The royal patrons of this Afghan-Indian music also loved Persian culture and classical Persian poetry. To please their patrons, the Kharabat musicians created a distinctive form of vocal art that combined elements of Persian and Indian music. One of the principal Persian verse forms is the ghazal.  Ghazals provided the texts for the new style of Afghan vocal music based on the melodic modes (raga) and metrical cycles (tala) of Indian music. The Kabuli style of ghazal singing later spread to other Afghan cities.  The tabla, the pair of drums used in this new music to accompany the rubâb and express the music’s sophisticated rhythmic element, is indisputably Indian, but its creators seem to have drawn inspiration from older forms of Central and West Asian kettle and goblet drums.
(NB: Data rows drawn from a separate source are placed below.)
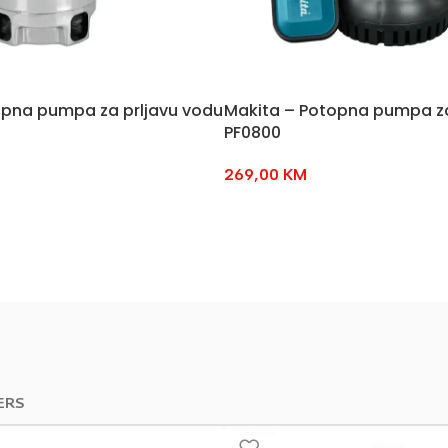
opna pumpa za prljavu vodu
Makita – Potopna pumpa za
PF0800
269,00
KM
ERS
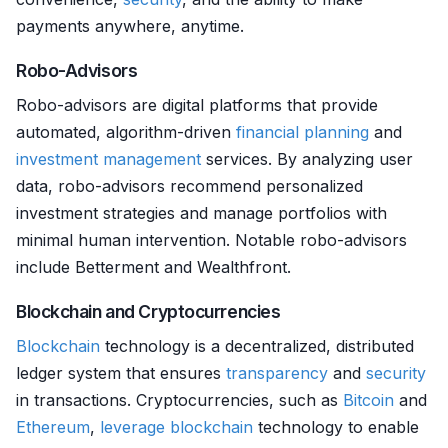
payments anywhere, anytime.
Robo-Advisors
Robo-advisors are digital platforms that provide
automated, algorithm-driven
financial planning
and
investment management
services. By analyzing user
data, robo-advisors recommend personalized
investment strategies and manage portfolios with
minimal human intervention. Notable robo-advisors
include Betterment and Wealthfront.
Blockchain and Cryptocurrencies
Blockchain
technology is a decentralized, distributed
ledger system that ensures
transparency
and
security
in transactions. Cryptocurrencies, such as
Bitcoin
and
Ethereum
,
leverage
blockchain
technology to enable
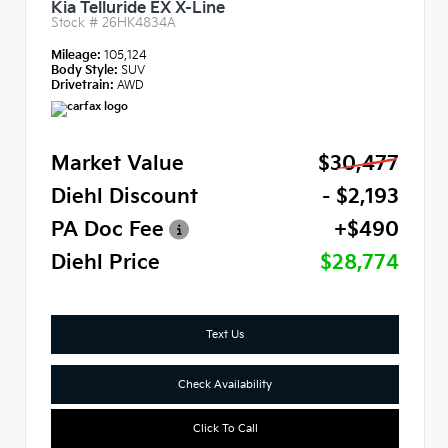
Kia Telluride EX X-Line
Stock #
26HK4834A
Mileage:
105,124
Body Style:
SUV
Drivetrain:
AWD
Market Value
$30,477
Diehl Discount
- $2,193
PA Doc Fee
+$490
Diehl Price
$28,774
Text Us
Check Availability
Click To Call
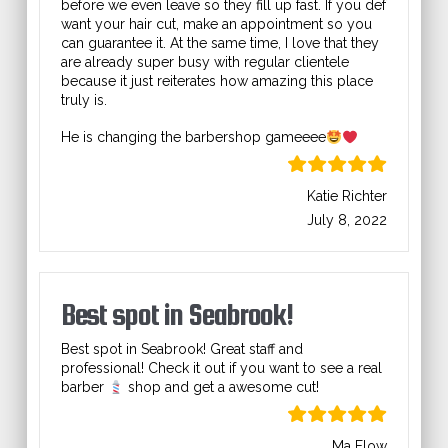
before we even leave so they fill up fast. If you def
want your hair cut, make an appointment so you
can guarantee it. At the same time, I love that they
are already super busy with regular clientele
because it just reiterates how amazing this place
truly is.
He is changing the barbershop gameeee
Katie Richter
July 8, 2022
Best spot in Seabrook!
Best spot in Seabrook! Great staff and
professional! Check it out if you want to see a real
barber
shop and get a awesome cut!
Ma Flow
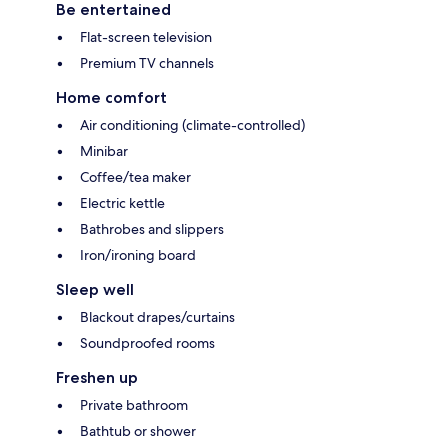
Be entertained
Flat-screen television
Premium TV channels
Home comfort
Air conditioning (climate-controlled)
Minibar
Coffee/tea maker
Electric kettle
Bathrobes and slippers
Iron/ironing board
Sleep well
Blackout drapes/curtains
Soundproofed rooms
Freshen up
Private bathroom
Bathtub or shower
The rubâb itself is a classical instrument with a folkloric past.  It originated in Central Asia as long as 2000 years ago, and belongs to a family of double-chambered lutes that includes, among others, the Iranian târ, Tibetan danyen, and Pamir rubâb.  After the rise of Islam, the rubâb was used to play a devotional style of traditional Afghan music called Khaniqa.  The instrument then had five gut strings for melody and no sympathetic strings.  Today, it has just three melody strings, made of nylon, and 14 or 15 sympathetic steel strings.  The rubâb’s heavy body is constructed in three wooden parts: a carved hull, faceboard and headstalk.   Goat skin is stretched over the body’s open face, taut like a banjo, and the melody strings pass through a bridge made from a ram’s horn.  The classical rubâb technique developed under the influence of Indian and Persian music is almost like claw-hammer banjo picking, resulting in parallel melodies, incorporating both low and high drones interspersed with melody.
Homayoun Sakhi’s personal story illustrates the extraordinarily challenging conditions under which he and his fellow Afghan musicians have pursued their art.  During Afghanistan’s long years of armed conflict, when music was controlled, censored, and finally, banned altogether, the classical rubâb style to which Sakhi had devoted his career not only survived but reached new creative heights.  Sakhi’s musical studies were interrupted in 1992 when his entire family moved to the Pakistani city of Peshawar, a place of refuge for many Afghans from the political chaos and violence that enveloped their country in the years following the Soviet invasion of 1979.  In Peshawar, Sakhi became a popular entertainer, playng a mixture of ragas and popular songs.  Sakhi recalled, “I earned a good income from music. I played on television and on the radio. Peshawar has a lot of popular singers, and I played with many of them.”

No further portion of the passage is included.